When Coherent’s revolutionary Thermadite™ 800 liquid cold plates demanded a cold source that would never compromise microchannel integrity, the answer was helium, magnetic levitation, and zero oil.
Background
The artificial intelligence revolution is reshaping data center thermal management at the silicon level. As GPU thermal design power accelerates past 750 W — with next-generation accelerators pushing well beyond 1,000 W — liquid cooling has transitioned from an efficiency option to an operational necessity. However, the industry’s focus has largely remained on the cold plate: the diamond-silicon carbide composites, the microchannel geometries, the heat transfer coefficients.
What has been overlooked is the cold source that feeds these plates. And as Coherent Corp. — a global leader in photonics and advanced materials, and a key NVIDIA strategic partner — recently discovered, the purity of that cold source directly determines whether a state-of-the-art cold plate performs as designed, or fails catastrophically at the micron scale.
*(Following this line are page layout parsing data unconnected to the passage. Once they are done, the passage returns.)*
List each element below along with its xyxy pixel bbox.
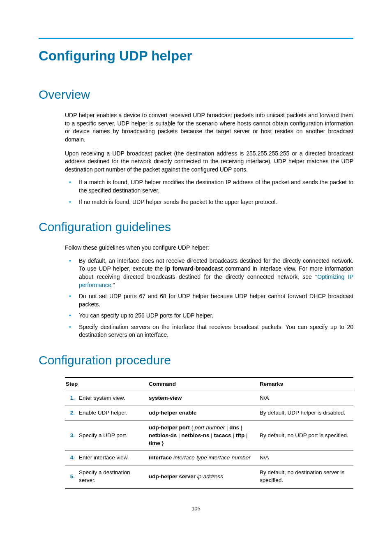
step-description: Enable UDP helper.: [78, 406, 148, 420]
cmd-text: }: [160, 440, 164, 446]
page-title: Configuring UDP helper: [39, 46, 353, 65]
command-cell: udp-helper server ip-address: [148, 466, 259, 488]
table-row: 4. Enter interface view. interface inter…: [65, 451, 353, 466]
guidelines-bullets: By default, an interface does not receiv…: [65, 257, 353, 339]
cmd-text: |: [244, 432, 247, 438]
cmd-keyword: udp-helper port: [149, 424, 190, 431]
cmd-keyword: interface: [149, 454, 172, 461]
cmd-keyword: time: [149, 440, 160, 446]
section-heading-procedure: Configuration procedure: [39, 352, 353, 369]
cmd-keyword: tftp: [236, 432, 245, 438]
step-number: 1.: [65, 391, 78, 406]
overview-bullets: If a match is found, UDP helper modifies…: [65, 178, 353, 206]
top-rule: [39, 38, 353, 39]
cmd-keyword: dns: [229, 424, 239, 431]
step-number: 3.: [65, 420, 78, 451]
text-fragment: .": [111, 282, 115, 288]
cmd-arg: ip-address: [197, 473, 223, 480]
remarks-cell: By default, no destination server is spe…: [259, 466, 353, 488]
command-cell: interface interface-type interface-numbe…: [148, 451, 259, 466]
procedure-table: Step Command Remarks 1. Enter system vie…: [65, 377, 353, 489]
section-heading-overview: Overview: [39, 86, 353, 103]
remarks-cell: By default, no UDP port is specified.: [259, 420, 353, 451]
table-row: 2. Enable UDP helper. udp-helper enable …: [65, 406, 353, 420]
step-number: 5.: [65, 466, 78, 488]
bullet-item: Do not set UDP ports 67 and 68 for UDP h…: [65, 292, 353, 308]
cmd-text: {: [190, 424, 195, 431]
overview-paragraph-1: UDP helper enables a device to convert r…: [65, 111, 353, 144]
cmd-keyword: udp-helper server: [149, 473, 196, 480]
guidelines-intro: Follow these guidelines when you configu…: [65, 244, 353, 252]
table-row: 5. Specify a destination server. udp-hel…: [65, 466, 353, 488]
document-page: Configuring UDP helper Overview UDP help…: [0, 0, 392, 533]
step-description: Specify a destination server.: [78, 466, 148, 488]
cmd-keyword: tacacs: [214, 432, 231, 438]
table-header-row: Step Command Remarks: [65, 378, 353, 391]
cmd-text: |: [239, 424, 242, 431]
page-number: 105: [39, 505, 353, 512]
cmd-keyword: system-view: [149, 395, 182, 401]
bullet-item: If a match is found, UDP helper modifies…: [65, 178, 353, 195]
command-cell: udp-helper port { port-number | dns | ne…: [148, 420, 259, 451]
remarks-cell: By default, UDP helper is disabled.: [259, 406, 353, 420]
step-description: Enter system view.: [78, 391, 148, 406]
command-cell: udp-helper enable: [148, 406, 259, 420]
bullet-item: By default, an interface does not receiv…: [65, 257, 353, 289]
step-number: 2.: [65, 406, 78, 420]
cmd-keyword: udp-helper enable: [149, 410, 196, 416]
bullet-item: Specify destination servers on the inter…: [65, 323, 353, 339]
cmd-text: |: [210, 432, 214, 438]
cmd-keyword: netbios-ns: [181, 432, 209, 438]
overview-paragraph-2: Upon receiving a UDP broadcast packet (t…: [65, 150, 353, 174]
cmd-text: |: [225, 424, 229, 431]
bullet-item: You can specify up to 256 UDP ports for …: [65, 312, 353, 320]
remarks-cell: N/A: [259, 451, 353, 466]
cmd-text: |: [177, 432, 181, 438]
cmd-arg: port-number: [195, 424, 225, 431]
step-number: 4.: [65, 451, 78, 466]
table-header-command: Command: [148, 378, 259, 391]
step-description: Specify a UDP port.: [78, 420, 148, 451]
table-header-remarks: Remarks: [259, 378, 353, 391]
step-description: Enter interface view.: [78, 451, 148, 466]
cmd-keyword: netbios-ds: [149, 432, 177, 438]
cmd-arg: interface-type interface-number: [173, 454, 251, 461]
cmd-text: |: [231, 432, 236, 438]
section-heading-guidelines: Configuration guidelines: [39, 218, 353, 236]
table-row: 3. Specify a UDP port. udp-helper port {…: [65, 420, 353, 451]
inline-bold: ip forward-broadcast: [165, 265, 223, 272]
table-header-step: Step: [65, 378, 148, 391]
bullet-item: If no match is found, UDP helper sends t…: [65, 198, 353, 206]
remarks-cell: N/A: [259, 391, 353, 406]
command-cell: system-view: [148, 391, 259, 406]
table-row: 1. Enter system view. system-view N/A: [65, 391, 353, 406]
This is the story of why Coherent selected RIGID Free Piston Stirling Cooler (FPSC) technology for one of their most demanding thermal projects, and why Stirling-based cooling is poised to become the foundational cold source for the next generation of AI data center liquid cooling infrastructure.
1. The AI Cooling Imperative: Heat, Density, and the Microchannel Revolution
Coherent Corp. (NYSE: COHR) has placed itself at the center of the AI infrastructure buildout. In 2025, the company announced a multiyear strategic agreement with NVIDIA — backed by a $2 billion investment — to develop optics technology and scale next-generation AI data center architecture. Central to this effort is Coherent’s thermal management portfolio, and in particular, the newly launched Thermadite™ 800 Liquid Cold Plates (LCP).
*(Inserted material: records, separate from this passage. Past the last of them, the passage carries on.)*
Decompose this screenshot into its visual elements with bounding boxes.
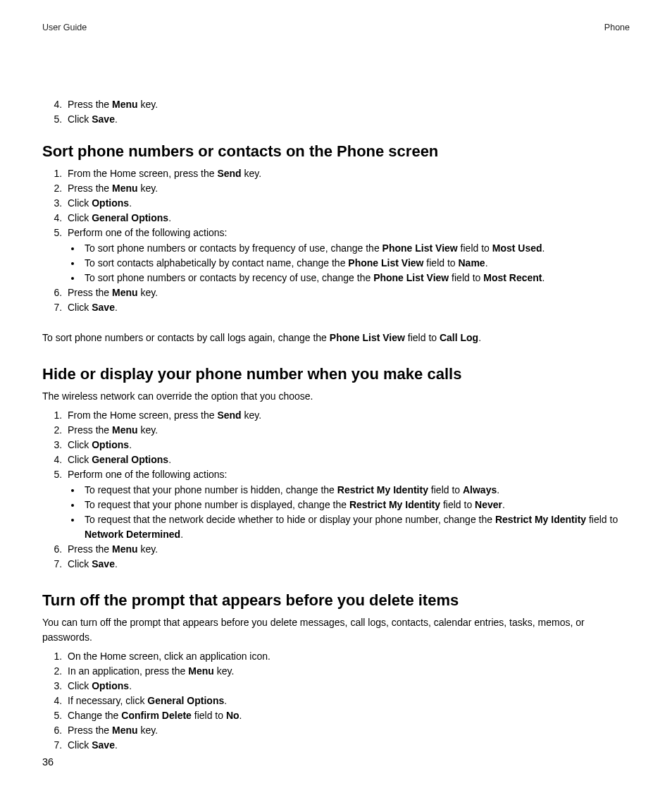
list-item: Click Options.: [65, 196, 630, 211]
list-item: Perform one of the following actions:To …: [65, 467, 630, 542]
step-list: On the Home screen, click an application…: [65, 649, 630, 753]
list-item: From the Home screen, press the Send key…: [65, 408, 630, 423]
list-item: Click General Options.: [65, 452, 630, 467]
page-header: User Guide Phone: [42, 23, 630, 32]
list-item: Click Options.: [65, 679, 630, 694]
list-item: To sort phone numbers or contacts by rec…: [82, 271, 630, 285]
step-list: From the Home screen, press the Send key…: [65, 408, 630, 572]
section-heading: Sort phone numbers or contacts on the Ph…: [42, 142, 630, 161]
list-item: On the Home screen, click an application…: [65, 649, 630, 664]
trailing-note: To sort phone numbers or contacts by cal…: [42, 331, 630, 345]
list-item: Press the Menu key.: [65, 181, 630, 196]
list-item: Click Save.: [65, 557, 630, 572]
sub-bullet-list: To request that your phone number is hid…: [82, 483, 630, 542]
list-item: To sort phone numbers or contacts by fre…: [82, 241, 630, 256]
list-item: Click General Options.: [65, 211, 630, 226]
list-item: Press the Menu key.: [65, 723, 630, 738]
section-intro: The wireless network can override the op…: [42, 389, 630, 404]
list-item: Perform one of the following actions:To …: [65, 226, 630, 285]
list-item: Press the Menu key.: [65, 542, 630, 557]
sub-bullet-list: To sort phone numbers or contacts by fre…: [82, 241, 630, 285]
list-item: To request that your phone number is dis…: [82, 498, 630, 512]
continued-step-list: Press the Menu key.Click Save.: [65, 97, 630, 127]
list-item: To request that your phone number is hid…: [82, 483, 630, 498]
list-item: Click Save.: [65, 738, 630, 753]
list-item: Click Save.: [65, 112, 630, 127]
list-item: If necessary, click General Options.: [65, 694, 630, 708]
section-heading: Hide or display your phone number when y…: [42, 365, 630, 383]
header-left: User Guide: [42, 23, 87, 32]
list-item: To sort contacts alphabetically by conta…: [82, 256, 630, 271]
page-number: 36: [42, 756, 54, 768]
header-right: Phone: [604, 23, 630, 32]
section-sort-phone: Sort phone numbers or contacts on the Ph…: [42, 142, 630, 345]
list-item: Press the Menu key.: [65, 423, 630, 438]
list-item: In an application, press the Menu key.: [65, 664, 630, 679]
section-hide-display: Hide or display your phone number when y…: [42, 365, 630, 572]
list-item: From the Home screen, press the Send key…: [65, 166, 630, 181]
step-list: From the Home screen, press the Send key…: [65, 166, 630, 315]
section-heading: Turn off the prompt that appears before …: [42, 591, 630, 610]
list-item: Press the Menu key.: [65, 97, 630, 112]
list-item: Click Options.: [65, 438, 630, 452]
list-item: Press the Menu key.: [65, 285, 630, 300]
list-item: Change the Confirm Delete field to No.: [65, 708, 630, 723]
list-item: Click Save.: [65, 300, 630, 315]
section-intro: You can turn off the prompt that appears…: [42, 615, 630, 645]
section-turn-off-prompt: Turn off the prompt that appears before …: [42, 591, 630, 753]
list-item: To request that the network decide wheth…: [82, 512, 630, 542]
Thermadite represents a materials science leap. It is a reaction-bonded silicon carbide (RB-SiC) ceramic composite engineered with diamond inclusions. The result is a thermal conductivity of 800 W/(m·K) — twice that of copper (approximately 400 W/mK), and dramatically higher than conventional aluminum or copper cold plates. For perspective, even Coherent’s own ceramic + diamond SiSiC composite (with 70% diamond) reaches approximately 670 W/mK, while their poly-crystalline CVD diamond hits approximately 1,500 W/mK. Thermadite occupies a strategic sweet spot: ultra-high performance at mass-manufacturable scale.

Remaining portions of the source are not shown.